→ **Exercise instructions**:
Copy out the entries exactly, and wherever a picture appears, leave it out.

Stored data entries:
+ + +

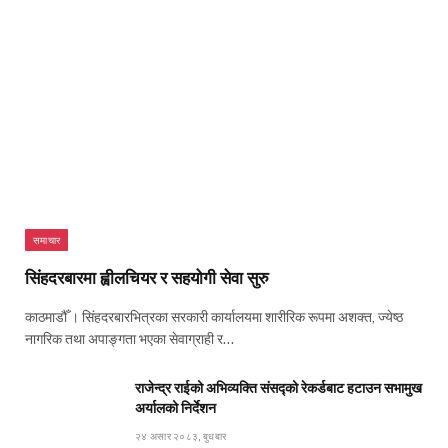
समाचार
सिंहदरबारमा ह्वीलचियर र सहयोगी सेवा सुरु
काठमाडौँ । सिंहदरबारभित्रका सरकारी कार्यालयमा शारीरिक रूपमा अशक्त, ज्येष्ठ
नागरिक तथा अपाङ्गता भएका सेवाग्राही र…
राजेन्द्र राईको अभिव्यक्ति संसद्को रेकर्डबाट हटाउन सभामुख
अर्यालको निर्देशन
२४ असार २०८३, बुधबार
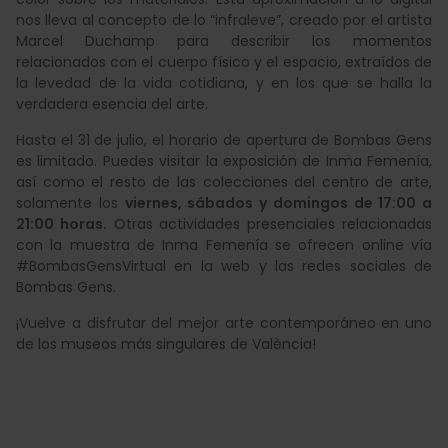
nos lleva al concepto de lo “infraleve”, creado por el artista
Marcel Duchamp para describir los momentos
relacionados con el cuerpo físico y el espacio, extraídos de
la levedad de la vida cotidiana, y en los que se halla la
verdadera esencia del arte.
Hasta el 31 de julio, el horario de apertura de Bombas Gens
es limitado. Puedes visitar la exposición de Inma Femenía,
así como el resto de las colecciones del centro de arte,
solamente los
viernes, sábados y domingos de 17:00 a
21:00 horas.
Otras actividades presenciales relacionadas
con la muestra de Inma Femenía se ofrecen online vía
#BombasGensVirtual en la web y las redes sociales de
Bombas Gens.
¡Vuelve a disfrutar del mejor arte contemporáneo en uno
de los museos más singulares de València!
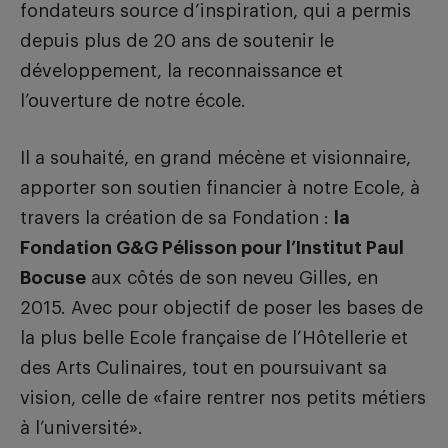
fondateurs source d’inspiration, qui a permis
depuis plus de 20 ans de soutenir le
développement, la reconnaissance et
l’ouverture de notre école.
Il a souhaité, en grand mécène et visionnaire,
apporter son soutien financier à notre Ecole, à
travers la création de sa Fondation :
la
Fondation G&G Pélisson pour l’Institut Paul
Bocuse
aux côtés de son neveu Gilles, en
2015. Avec pour objectif de poser les bases de
la plus belle Ecole française de l’Hôtellerie et
des Arts Culinaires, tout en poursuivant sa
vision, celle de «faire rentrer nos petits métiers
à l’université».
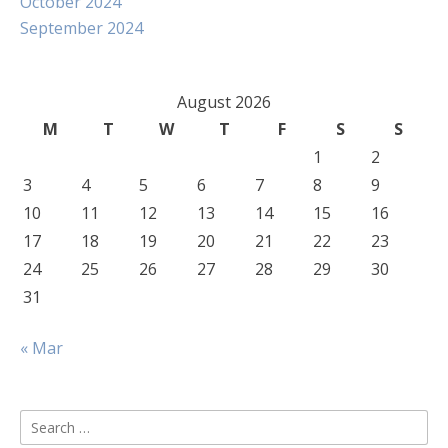
October 2024
September 2024
August 2026
M
T
W
T
F
S
S
1
2
3
4
5
6
7
8
9
10
11
12
13
14
15
16
17
18
19
20
21
22
23
24
25
26
27
28
29
30
31
« Mar
Search
for:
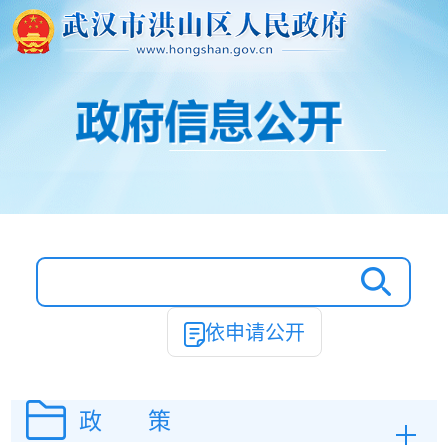
依申请公开
政 策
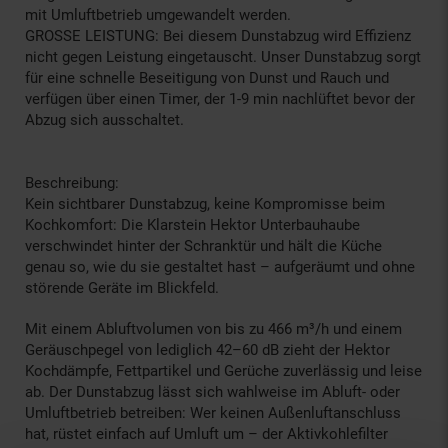
mit Umluftbetrieb umgewandelt werden.
GROSSE LEISTUNG: Bei diesem Dunstabzug wird Effizienz
nicht gegen Leistung eingetauscht. Unser Dunstabzug sorgt
für eine schnelle Beseitigung von Dunst und Rauch und
verfügen über einen Timer, der 1-9 min nachlüftet bevor der
Abzug sich ausschaltet.
Beschreibung:
Kein sichtbarer Dunstabzug, keine Kompromisse beim
Kochkomfort: Die Klarstein Hektor Unterbauhaube
verschwindet hinter der Schranktür und hält die Küche
genau so, wie du sie gestaltet hast – aufgeräumt und ohne
störende Geräte im Blickfeld.
Mit einem Abluftvolumen von bis zu 466 m³/h und einem
Geräuschpegel von lediglich 42–60 dB zieht der Hektor
Kochdämpfe, Fettpartikel und Gerüche zuverlässig und leise
ab. Der Dunstabzug lässt sich wahlweise im Abluft- oder
Umluftbetrieb betreiben: Wer keinen Außenluftanschluss
hat, rüstet einfach auf Umluft um – der Aktivkohlefilter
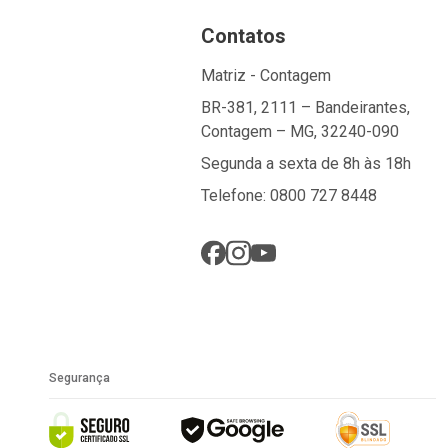
Contatos
Matriz - Contagem
BR-381, 2111 – Bandeirantes,
Contagem – MG, 32240-090
Segunda a sexta de 8h às 18h
Telefone: 0800 727 8448
Segurança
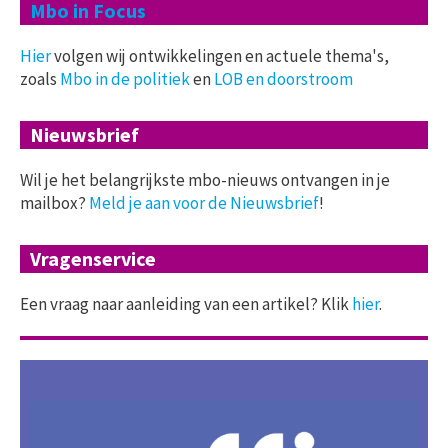
Mbo in Focus
Hier
volgen wij ontwikkelingen en actuele thema's,
zoals
Mbo in de politiek
en
LOB en doorstroom
Nieuwsbrief
Wil je het belangrijkste mbo-nieuws ontvangen in je
mailbox?
Meld je aan voor de Nieuwsbrief
!
Vragenservice
Een vraag naar aanleiding van een artikel? Klik
hier
.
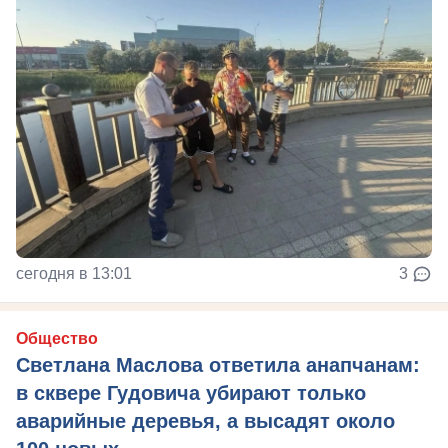
сегодня в 13:01
3
Общество
Светлана Маслова ответила анапчанам:
в сквере Гудовича убирают только
аварийные деревья, а высадят около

+ + +

→ **Response to this exercise**:
समाचार
सिंहदरबारमा ह्वीलचियर र सहयोगी सेवा सुरु
काठमाडौँ । सिंहदरबारभित्रका सरकारी कार्यालयमा शारीरिक रूपमा अशक्त, ज्येष्ठ
नागरिक तथा अपाङ्गता भएका सेवाग्राही र…
राजेन्द्र राईको अभिव्यक्ति संसद्को रेकर्डबाट हटाउन सभामुख
अर्यालको निर्देशन
२४ असार २०८३, बुधबार
nos lleva al concepto de lo “infraleve”, creado por el artista
Marcel Duchamp para describir los momentos
relacionados con el cuerpo físico y el espacio, extraídos de
la levedad de la vida cotidiana, y en los que se halla la
verdadera esencia del arte.
Hasta el 31 de julio, el horario de apertura de Bombas Gens
es limitado. Puedes visitar la exposición de Inma Femenía,
así como el resto de las colecciones del centro de arte,
solamente los
viernes, sábados y domingos de 17:00 a
21:00 horas.
Otras actividades presenciales relacionadas
con la muestra de Inma Femenía se ofrecen online vía
#BombasGensVirtual en la web y las redes sociales de
Bombas Gens.
¡Vuelve a disfrutar del mejor arte contemporáneo en uno
de los museos más singulares de València!
fondateurs source d’inspiration, qui a permis
depuis plus de 20 ans de soutenir le
développement, la reconnaissance et
l’ouverture de notre école.
Il a souhaité, en grand mécène et visionnaire,
apporter son soutien financier à notre Ecole, à
travers la création de sa Fondation :
la
Fondation G&G Pélisson pour l’Institut Paul
Bocuse
aux côtés de son neveu Gilles, en
2015. Avec pour objectif de poser les bases de
la plus belle Ecole française de l’Hôtellerie et
des Arts Culinaires, tout en poursuivant sa
vision, celle de «faire rentrer nos petits métiers
à l’université».
October 2024
September 2024
August 2026
M
T
W
T
F
S
S
1
2
3
4
5
6
7
8
9
10
11
12
13
14
15
16
17
18
19
20
21
22
23
24
25
26
27
28
29
30
31
« Mar
Search
for:
依申请公开
政 策
mit Umluftbetrieb umgewandelt werden.
GROSSE LEISTUNG: Bei diesem Dunstabzug wird Effizienz
nicht gegen Leistung eingetauscht. Unser Dunstabzug sorgt
für eine schnelle Beseitigung von Dunst und Rauch und
verfügen über einen Timer, der 1-9 min nachlüftet bevor der
Abzug sich ausschaltet.
Beschreibung:
Kein sichtbarer Dunstabzug, keine Kompromisse beim
Kochkomfort: Die Klarstein Hektor Unterbauhaube
verschwindet hinter der Schranktür und hält die Küche
genau so, wie du sie gestaltet hast – aufgeräumt und ohne
störende Geräte im Blickfeld.
Mit einem Abluftvolumen von bis zu 466 m³/h und einem
Geräuschpegel von lediglich 42–60 dB zieht der Hektor
Kochdämpfe, Fettpartikel und Gerüche zuverlässig und leise
ab. Der Dunstabzug lässt sich wahlweise im Abluft- oder
Umluftbetrieb betreiben: Wer keinen Außenluftanschluss
hat, rüstet einfach auf Umluft um – der Aktivkohlefilter
Contatos
Matriz - Contagem
BR-381, 2111 – Bandeirantes,
Contagem – MG, 32240-090
Segunda a sexta de 8h às 18h
Telefone: 0800 727 8448
Segurança
Mbo in Focus
Hier
volgen wij ontwikkelingen en actuele thema's,
zoals
Mbo in de politiek
en
LOB en doorstroom
Nieuwsbrief
Wil je het belangrijkste mbo-nieuws ontvangen in je
mailbox?
Meld je aan voor de Nieuwsbrief
!
Vragenservice
Een vraag naar aanleiding van een artikel? Klik
hier
.
сегодня в 13:01
3
Общество
Светлана Маслова ответила анапчанам:
в сквере Гудовича убирают только
аварийные деревья, а высадят около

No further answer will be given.